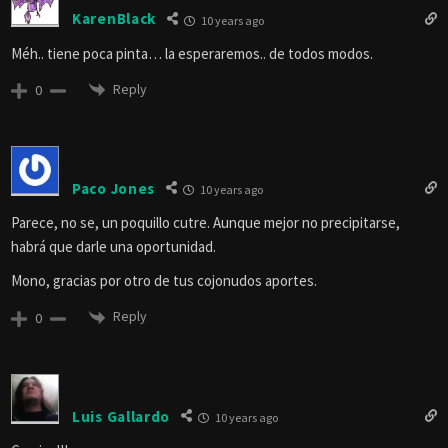
KarenBlack
10 years ago
Méh.. tiene poca pinta… la esperaremos.. de todos modos.
Reply
0
Paco Jones
10 years ago
Parece, no se, un poquillo cutre. Aunque mejor no precipitarse,
habrá que darle una oportunidad.
Mono, gracias por otro de tus cojonudos aportes.
Reply
0
Luis Gallardo
10 years ago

Problem description.
Give the preceding data back exactly, minus every picture.

Result below.
KarenBlack
10 years ago
Méh.. tiene poca pinta… la esperaremos.. de todos modos.
Reply
0
Paco Jones
10 years ago
Parece, no se, un poquillo cutre. Aunque mejor no precipitarse,
habrá que darle una oportunidad.
Mono, gracias por otro de tus cojonudos aportes.
Reply
0
Luis Gallardo
10 years ago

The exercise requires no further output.